PROBLEM: Beginning with the line that contains "Májový předprodej", retype the entries below exactly, ending with the line that contains "LRT в Астане обошел". Leave out any pictures.

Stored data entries
--- START ---

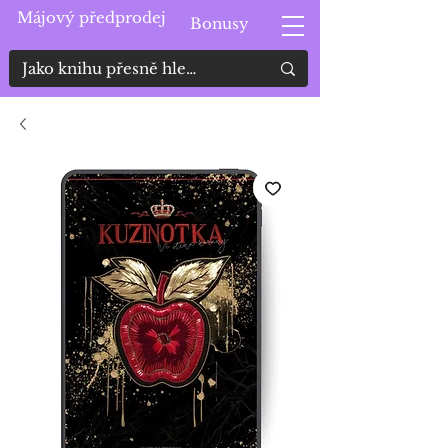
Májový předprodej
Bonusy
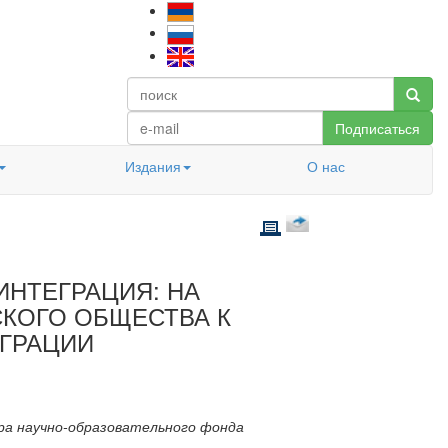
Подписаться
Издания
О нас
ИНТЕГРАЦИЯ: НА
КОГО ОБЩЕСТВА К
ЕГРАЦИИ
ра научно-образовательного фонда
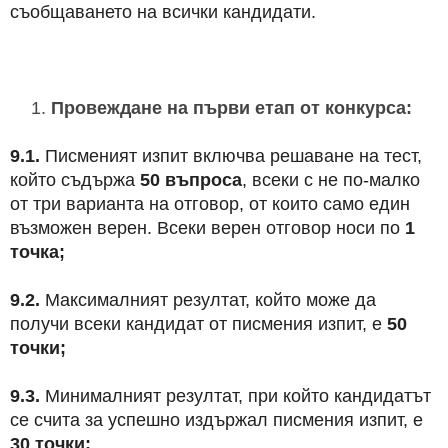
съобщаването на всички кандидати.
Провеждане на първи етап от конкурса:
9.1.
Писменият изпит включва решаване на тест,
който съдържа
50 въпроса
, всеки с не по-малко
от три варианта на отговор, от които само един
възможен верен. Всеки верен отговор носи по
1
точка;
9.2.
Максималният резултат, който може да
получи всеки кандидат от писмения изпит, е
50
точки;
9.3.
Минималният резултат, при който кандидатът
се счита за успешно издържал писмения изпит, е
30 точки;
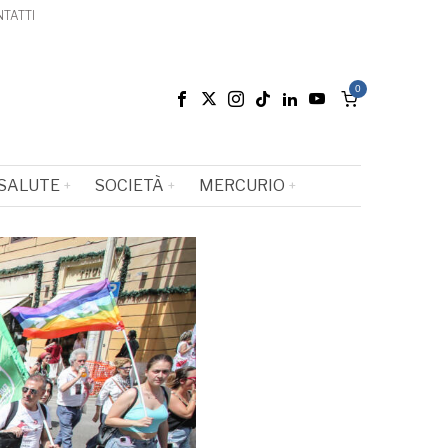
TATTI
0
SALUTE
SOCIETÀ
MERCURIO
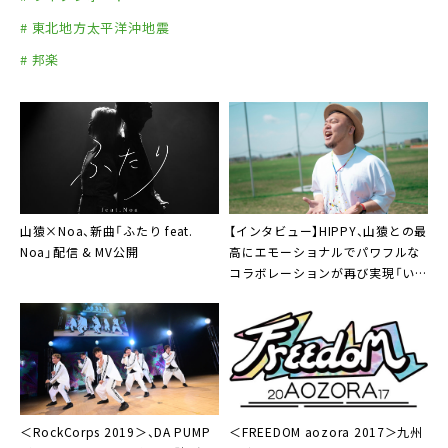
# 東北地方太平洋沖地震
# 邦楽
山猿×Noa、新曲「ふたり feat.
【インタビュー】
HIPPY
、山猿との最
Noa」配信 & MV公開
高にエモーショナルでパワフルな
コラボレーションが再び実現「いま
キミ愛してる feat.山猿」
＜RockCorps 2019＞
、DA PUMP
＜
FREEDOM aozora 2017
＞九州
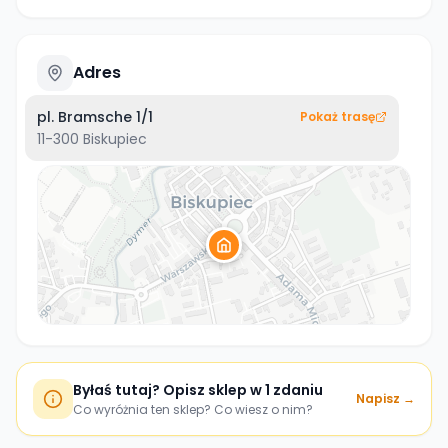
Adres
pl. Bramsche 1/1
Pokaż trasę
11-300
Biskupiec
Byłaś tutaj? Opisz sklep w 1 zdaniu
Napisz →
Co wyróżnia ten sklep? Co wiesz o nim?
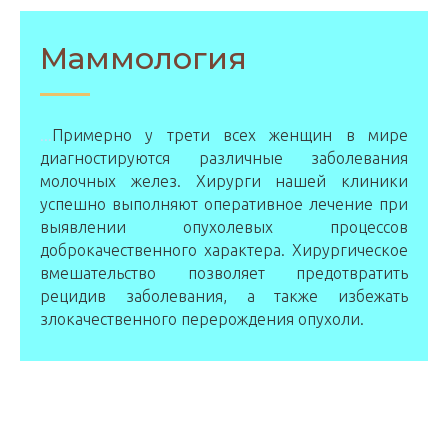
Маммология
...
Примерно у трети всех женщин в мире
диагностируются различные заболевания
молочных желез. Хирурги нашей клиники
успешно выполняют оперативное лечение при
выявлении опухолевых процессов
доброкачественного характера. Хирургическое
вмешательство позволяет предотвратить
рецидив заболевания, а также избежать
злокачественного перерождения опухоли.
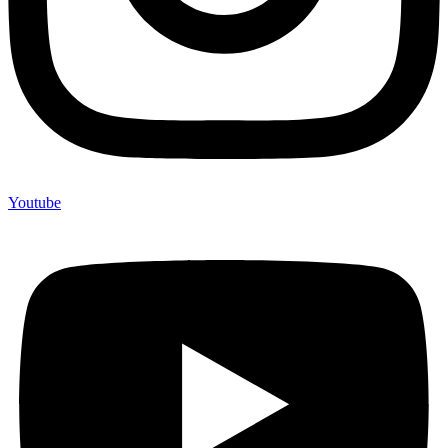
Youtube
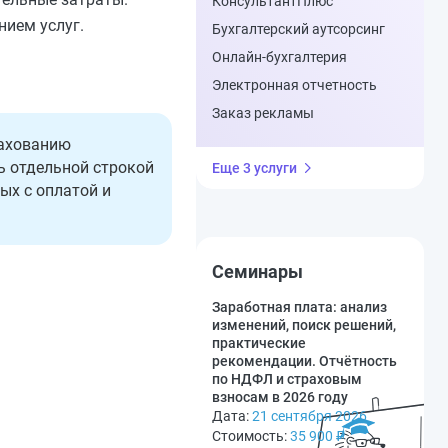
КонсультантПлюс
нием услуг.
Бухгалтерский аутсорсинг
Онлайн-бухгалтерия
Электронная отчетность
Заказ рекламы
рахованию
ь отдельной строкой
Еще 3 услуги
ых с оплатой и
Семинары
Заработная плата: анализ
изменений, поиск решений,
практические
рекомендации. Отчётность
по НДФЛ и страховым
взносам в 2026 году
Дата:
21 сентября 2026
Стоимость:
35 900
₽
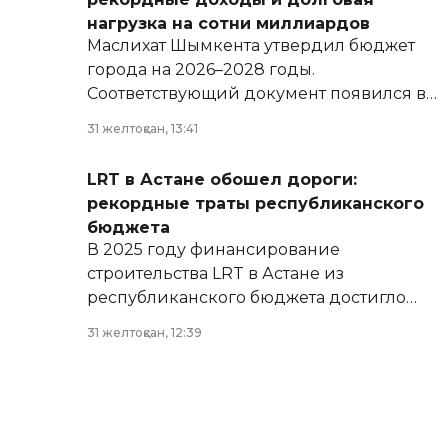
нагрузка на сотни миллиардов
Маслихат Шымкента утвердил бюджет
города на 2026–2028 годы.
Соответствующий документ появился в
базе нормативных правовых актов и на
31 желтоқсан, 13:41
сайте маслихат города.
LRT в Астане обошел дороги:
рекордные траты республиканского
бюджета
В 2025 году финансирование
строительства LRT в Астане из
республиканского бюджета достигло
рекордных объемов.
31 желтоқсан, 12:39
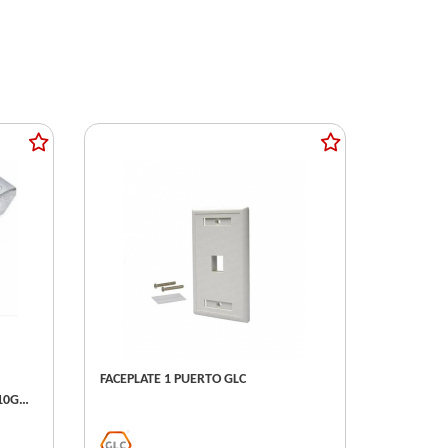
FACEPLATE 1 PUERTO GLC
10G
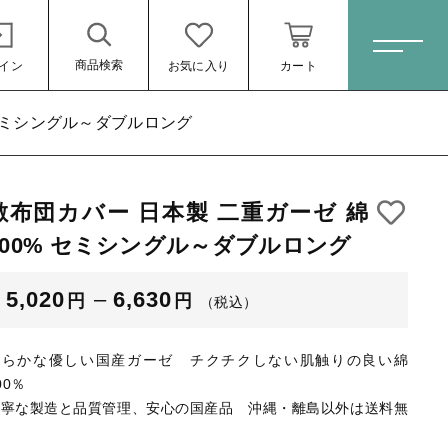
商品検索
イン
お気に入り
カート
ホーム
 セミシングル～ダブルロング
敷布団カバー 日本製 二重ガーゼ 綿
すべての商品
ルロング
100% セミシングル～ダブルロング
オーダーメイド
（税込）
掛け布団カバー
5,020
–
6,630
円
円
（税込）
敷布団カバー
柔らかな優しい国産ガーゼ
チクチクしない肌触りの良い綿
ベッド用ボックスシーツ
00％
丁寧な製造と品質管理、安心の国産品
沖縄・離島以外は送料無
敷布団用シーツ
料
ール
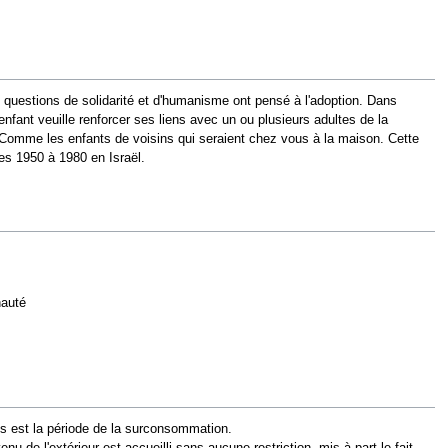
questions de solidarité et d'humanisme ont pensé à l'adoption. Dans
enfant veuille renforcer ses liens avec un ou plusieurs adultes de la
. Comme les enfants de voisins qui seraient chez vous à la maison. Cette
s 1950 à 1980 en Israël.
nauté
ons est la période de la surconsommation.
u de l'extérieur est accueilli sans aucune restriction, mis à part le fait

--- END ---
--- START ---

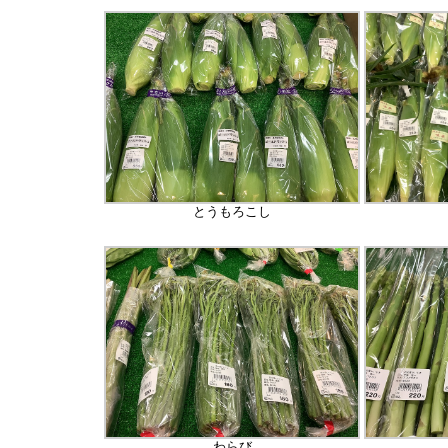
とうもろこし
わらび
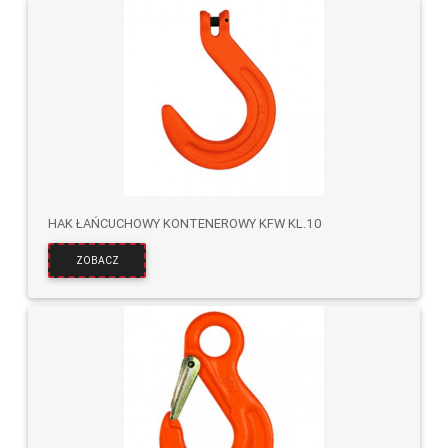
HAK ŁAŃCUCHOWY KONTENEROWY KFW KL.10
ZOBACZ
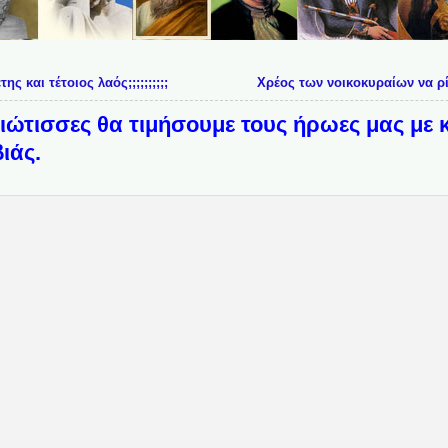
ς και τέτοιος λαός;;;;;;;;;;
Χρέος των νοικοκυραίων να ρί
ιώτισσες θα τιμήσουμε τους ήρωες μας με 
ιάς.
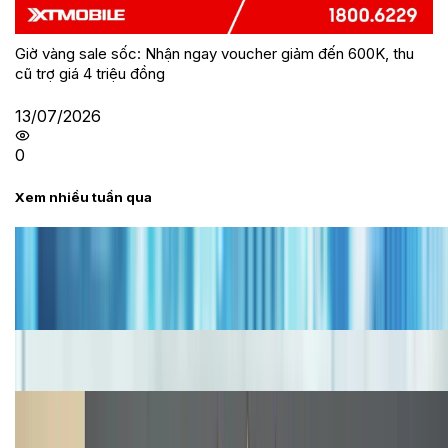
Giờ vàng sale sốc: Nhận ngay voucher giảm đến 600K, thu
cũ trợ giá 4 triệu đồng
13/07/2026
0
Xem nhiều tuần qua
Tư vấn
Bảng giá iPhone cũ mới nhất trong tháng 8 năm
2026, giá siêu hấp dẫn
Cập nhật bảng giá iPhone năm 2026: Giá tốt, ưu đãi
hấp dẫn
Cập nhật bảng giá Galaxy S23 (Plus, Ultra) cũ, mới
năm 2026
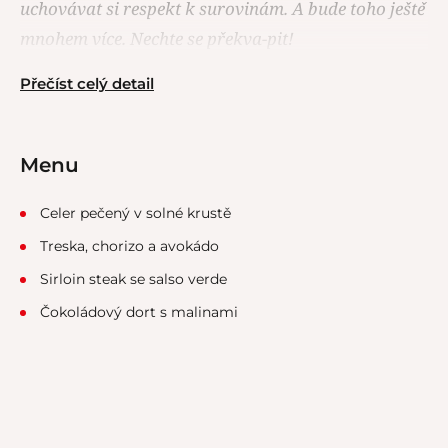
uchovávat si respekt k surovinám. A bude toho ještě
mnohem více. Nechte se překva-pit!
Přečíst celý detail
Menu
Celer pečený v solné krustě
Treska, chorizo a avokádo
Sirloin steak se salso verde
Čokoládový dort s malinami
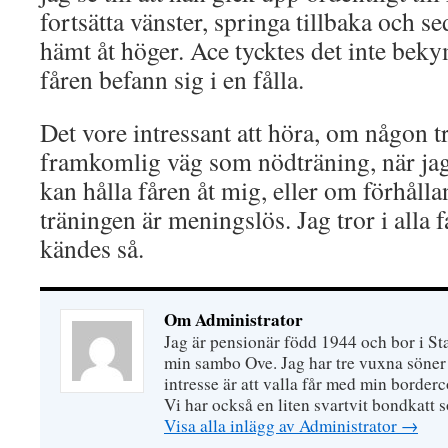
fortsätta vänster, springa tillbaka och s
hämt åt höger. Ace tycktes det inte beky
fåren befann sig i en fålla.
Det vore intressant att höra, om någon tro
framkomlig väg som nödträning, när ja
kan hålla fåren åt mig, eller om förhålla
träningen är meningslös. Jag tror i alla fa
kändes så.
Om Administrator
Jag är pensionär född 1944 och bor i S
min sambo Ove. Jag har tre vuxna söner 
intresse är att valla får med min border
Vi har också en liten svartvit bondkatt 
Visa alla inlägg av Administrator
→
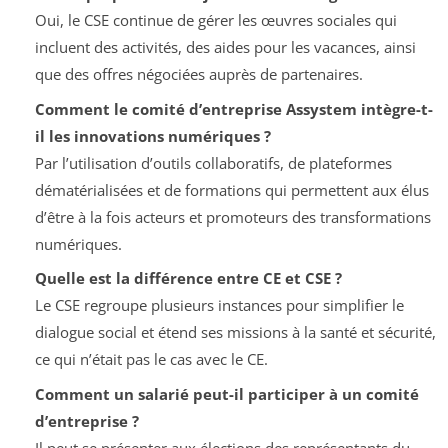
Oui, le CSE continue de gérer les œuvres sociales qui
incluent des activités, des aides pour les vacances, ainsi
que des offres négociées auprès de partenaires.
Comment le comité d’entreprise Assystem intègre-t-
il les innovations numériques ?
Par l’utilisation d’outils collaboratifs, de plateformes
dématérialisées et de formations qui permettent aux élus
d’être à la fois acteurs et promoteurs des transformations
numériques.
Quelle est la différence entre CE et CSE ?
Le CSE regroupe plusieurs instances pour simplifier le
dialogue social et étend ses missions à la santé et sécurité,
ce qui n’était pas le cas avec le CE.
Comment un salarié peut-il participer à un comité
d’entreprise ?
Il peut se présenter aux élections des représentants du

--- END ---
--- START ---

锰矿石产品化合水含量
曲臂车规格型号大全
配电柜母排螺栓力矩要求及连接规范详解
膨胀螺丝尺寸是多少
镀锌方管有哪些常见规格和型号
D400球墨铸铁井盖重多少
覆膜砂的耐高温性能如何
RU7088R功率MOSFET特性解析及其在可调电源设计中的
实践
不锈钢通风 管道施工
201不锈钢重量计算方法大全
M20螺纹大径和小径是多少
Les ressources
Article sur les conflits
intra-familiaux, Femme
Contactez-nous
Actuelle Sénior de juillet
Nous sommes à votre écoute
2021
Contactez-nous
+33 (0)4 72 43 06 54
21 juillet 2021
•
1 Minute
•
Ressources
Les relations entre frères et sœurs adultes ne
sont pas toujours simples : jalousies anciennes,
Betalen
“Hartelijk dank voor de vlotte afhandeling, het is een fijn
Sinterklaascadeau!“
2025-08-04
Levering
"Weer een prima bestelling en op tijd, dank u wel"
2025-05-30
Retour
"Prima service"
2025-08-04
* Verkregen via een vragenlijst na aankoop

--- END ---

WRITTEN SOLUTION:
Májový předprodej
Bonusy
Подписаться
Издания
О нас
ИНТЕГРАЦИЯ: НА
КОГО ОБЩЕСТВА К
ЕГРАЦИИ
ра научно-образовательного фонда
съобщаването на всички кандидати.
Провеждане на първи етап от конкурса:
9.1.
Писменият изпит включва решаване на тест,
който съдържа
50 въпроса
, всеки с не по-малко
от три варианта на отговор, от които само един
възможен верен. Всеки верен отговор носи по
1
точка;
9.2.
Максималният резултат, който може да
получи всеки кандидат от писмения изпит, е
50
точки;
9.3.
Минималният резултат, при който кандидатът
се счита за успешно издържал писмения изпит, е
30 точки;
TATTI
0
SALUTE
SOCIETÀ
MERCURIO
# 東北地方太平洋沖地震
# 邦楽
山猿×Noa、新曲「ふたり feat.
【インタビュー】
HIPPY
、山猿との最
Noa」配信 & MV公開
高にエモーショナルでパワフルな
コラボレーションが再び実現「いま
キミ愛してる feat.山猿」
＜RockCorps 2019＞
、DA PUMP
＜
FREEDOM aozora 2017
＞九州
Adres
pl. Bramsche 1/1
Pokaż trasę
11-300
Biskupiec
Byłaś tutaj? Opisz sklep w 1 zdaniu
Napisz →
Co wyróżnia ten sklep? Co wiesz o nim?
Маммология
...
Примерно у трети всех женщин в мире
диагностируются различные заболевания
молочных желез. Хирурги нашей клиники
успешно выполняют оперативное лечение при
выявлении опухолевых процессов
доброкачественного характера. Хирургическое
вмешательство позволяет предотвратить
рецидив заболевания, а также избежать
злокачественного перерождения опухоли.
Youtube
КонсультантПлюс
нием услуг.
Бухгалтерский аутсорсинг
Онлайн-бухгалтерия
Электронная отчетность
Заказ рекламы
рахованию
ь отдельной строкой
Еще 3 услуги
ых с оплатой и
Семинары
Заработная плата: анализ
изменений, поиск решений,
практические
рекомендации. Отчётность
по НДФЛ и страховым
взносам в 2026 году
Дата:
21 сентября 2026
Стоимость:
35 900
₽
нагрузка на сотни миллиардов
Маслихат Шымкента утвердил бюджет
города на 2026–2028 годы.
Соответствующий документ появился в
базе нормативных правовых актов и на
31 желтоқсан, 13:41
сайте маслихат города.
LRT в Астане обошел дороги:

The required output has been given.